GOTTESDIENSTÜBERTRAGUNGEN

Ein Sendung von

Evangelische Pfarrerin, Frankfurt am Main

"Schenken ist göttlich"

Liebe Gemeinde, liebe Hörerinnen und Hörer,

spätestens am zweiten Feiertag fängt das Stöhnen an: viel zuviel gegessen, jetzt ist aber Schluss mit der Völlerei. Alle Jahre wieder diese Fresserei - furchtbar. Schade eigentlich. Nicht dass wir zuviel essen, meine ich. Schade ist, dass wir es bereuen, schade, wenn wir es nicht genießen können. Dass der Tisch voll ist mit Gaben und Köstlichkeiten - das ist doch eine großartige Sache. Übervoll. Überfließend. Die Fülle. Dass es soviel zu essen gibt an Weihnachten, hängt nicht nur daran, dass die meisten von uns im Überfluss leben. Der Wunsch nach Fülle steckt tief in uns und hat eine lange Geschichte. Wo Armut herrschte und vielleicht heute noch herrscht, wo Hunger war und vielleicht heute noch ist, da gehört es dazu, dass für ein Fest angespart, gesammelt, zusammengefügt wird.

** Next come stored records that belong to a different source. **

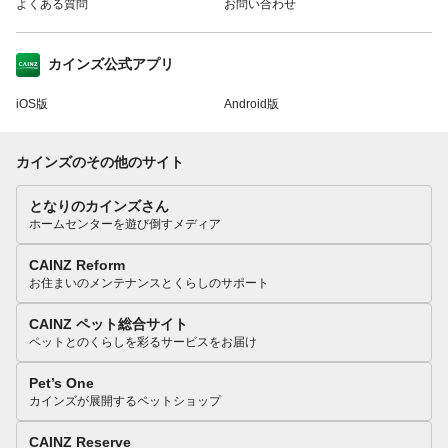
よくある質問
お問い合わせ
カインズ公式アプリ
iOS版
Android版
カインズのその他のサイト
となりのカインズさん
ホームセンターを遊び倒すメディア
CAINZ Reform
お住まいのメンテナンスとくらしのサポート
CAINZ ペット総合サイト
ペットとのくらしを彩るサービスをお届け
Pet’s One
カインズが展開するペットショップ
CAINZ Reserve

Ein Festmahl soll es werden. Einmal die Fülle genießen, großzügig sein, nicht sparen müssen, nicht kontrollieren, wer was isst und wem was zusteht. Ohne Vorbehalte austeilen können, teilen - und es reicht für alle. Weil genug da ist, köstliches Essen. Und wenn es gut ist, dann auch Verständnis und Zeit füreinander, alles in Fülle. Und wenn es nur einmal im Jahr ist. An Weihnachten. Nicht sparsam, sondern üppig, üppig mit Gaben und Geschenken, üppig mit allem, was wir genießen können, was über unseren Alltagsbedarf hinausgeht. Spüren, wie freundlich der Herr ist. Geiz und Gier, geradezu die Kennzeichen unserer Gesellschaft, an Weihnachten außer Kraft setzen, weil wir wissen: es ist genug da. Schade auch, wenn wir uns diese kostbare Fülle kaputtmachen mit Verpflichtungen und Zwängen, wenn das Gefühl entsteht, das muss ich noch, dazu bin ich verpflichtet, daran hätte ich denken sollen.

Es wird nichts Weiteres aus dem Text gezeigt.